Para algunos, el lenguaje y la cosmovisión de la terapia llena ese vacío. La terapia, en palabras de Illouz, “nos ayuda a encontrarle un significado al caos de nuestra vida. Nos ayuda a explicar por qué las cosas no funcionan y cómo podemos alcanzar la salvación”. Desde esa perspectiva, el aparente solipsismo de la cultura de la terapia —su invitación a mirar hacia el interior en lugar de buscar una autoridad externa— también podría ser su mayor atractivo: después de todo, si no confías en la sociedad que te rodea, tus propios sentimientos y percepciones comienzan a parecer mucho más confiables que los de todos los demás.
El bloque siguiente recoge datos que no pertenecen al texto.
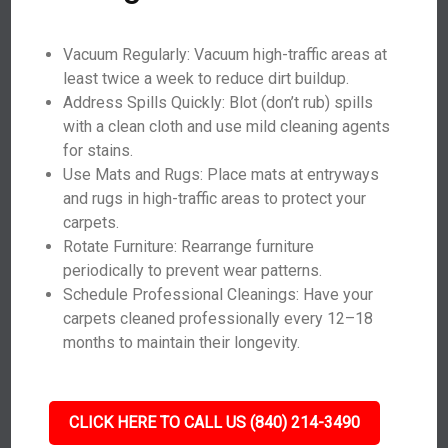
Vacuum Regularly: Vacuum high-traffic areas at
least twice a week to reduce dirt buildup.
Address Spills Quickly: Blot (don’t rub) spills
with a clean cloth and use mild cleaning agents
for stains.
Use Mats and Rugs: Place mats at entryways
and rugs in high-traffic areas to protect your
carpets.
Rotate Furniture: Rearrange furniture
periodically to prevent wear patterns.
Schedule Professional Cleanings: Have your
carpets cleaned professionally every 12–18
months to maintain their longevity.
CLICK HERE TO CALL US (840) 214-3490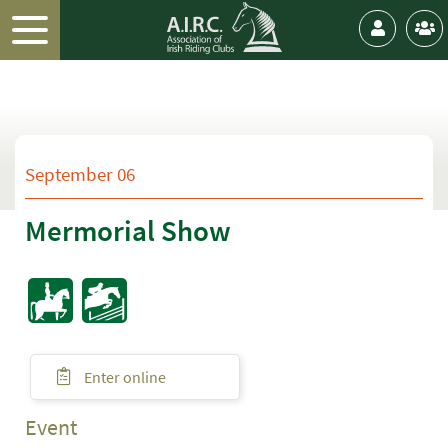
September 06
Mermorial Show
Enter online
Event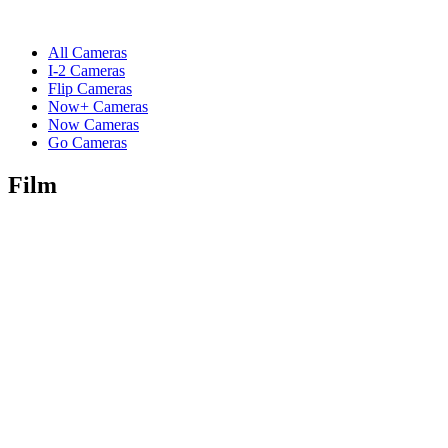
All Cameras
I-2 Cameras
Flip Cameras
Now+ Cameras
Now Cameras
Go Cameras
Film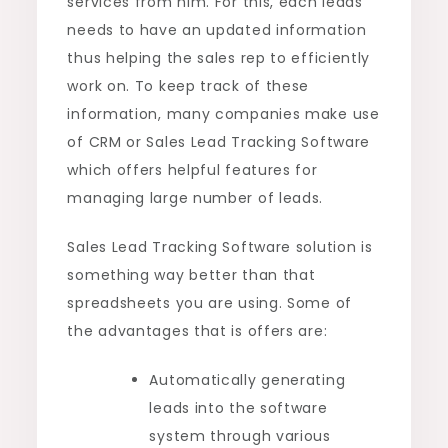
services from him. For this, each leads
needs to have an updated information
thus helping the sales rep to efficiently
work on. To keep track of these
information, many companies make use
of CRM or Sales Lead Tracking Software
which offers helpful features for
managing large number of leads.
Sales Lead Tracking Software solution is
something way better than that
spreadsheets you are using. Some of
the advantages that is offers are:
Automatically generating
leads into the software
system through various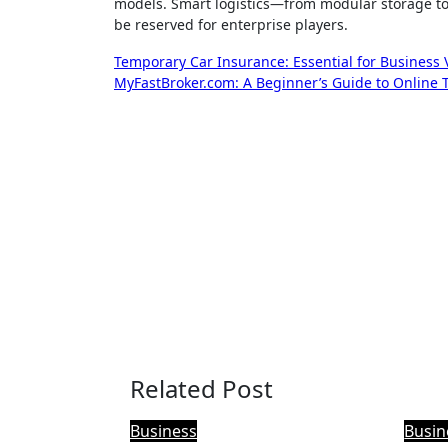
models. Smart logistics—from modular storage to r
be reserved for enterprise players.
Post
Temporary Car Insurance: Essential for Business Ve
MyFastBroker.com: A Beginner’s Guide to Online 
navigation
Related Post
Business
Busin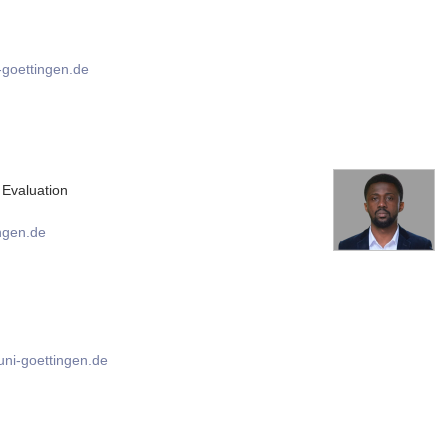
goettingen.de
Evaluation
ngen.de
ni-goettingen.de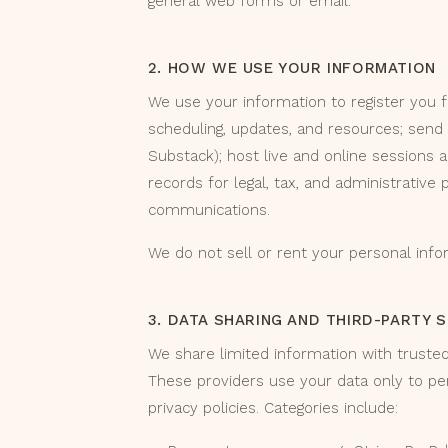
general web forms or email.
2. HOW WE USE YOUR INFORMATION
We use your information to register you 
scheduling, updates, and resources; send
Substack); host live and online sessions 
records for legal, tax, and administrative
communications.
We do not sell or rent your personal info
3. DATA SHARING AND THIRD-PARTY 
We share limited information with truste
These providers use your data only to pe
privacy policies. Categories include: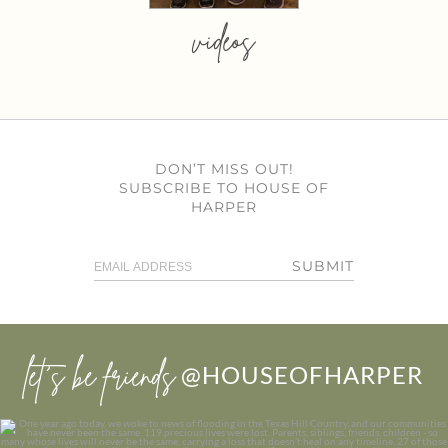
videos
DON’T MISS OUT!
SUBSCRIBE TO HOUSE OF
HARPER
SUBMIT
let’s be friends
@HOUSEOFHARPER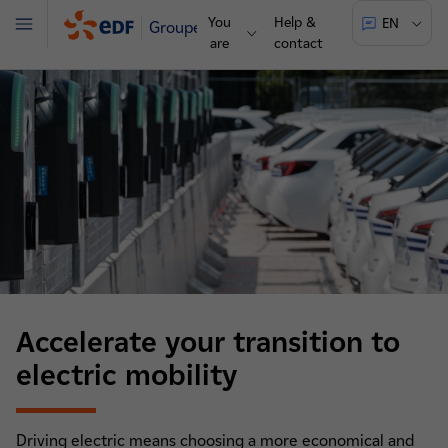
You
Help &
EN
Groupe
Menu
are
contact
Accelerate your transition to
electric mobility
Driving electric means choosing a more economical and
Sin embargo, es precisamente ese rechazo de nuestras vidas comunitarias lo que hace de la cultura de la terapia —al menos la versión que se presenta en las redes sociales y en la publicidad del bienestar— un sustituto tan imperfecto. La idea de que somos “auténticos” solo cuando nos aislamos de los demás, de que las partes más verdaderas y fundamentales de nuestra humanidad se pueden hallar en nuestros deseos y no en nuestras obligaciones, corre el riesgo de alejarnos de una de las verdades más importantes de la existencia humana: somos animales sociales. Y, aunque el llamamiento a romper con lo “tóxico”, o seguir el mantra de “vivir la mejor versión de tu vida”, o de que “eres suficiente” bien podría funcionarnos a algunos de nosotros en casos particulares, la normalización de narrativas de liberación personal amenaza con debilitar aún más nuestros lazos sociales de por sí desgastados. “Somos una especie relacional”, dijo Cohen, y añadió que necesitamos conectar “para realmente crecer y sobrevivir”.

Resulta que tal vez no somos suficiente, al menos no por nuestra cuenta. Necesitamos un relato cultural compartido que refleje eso.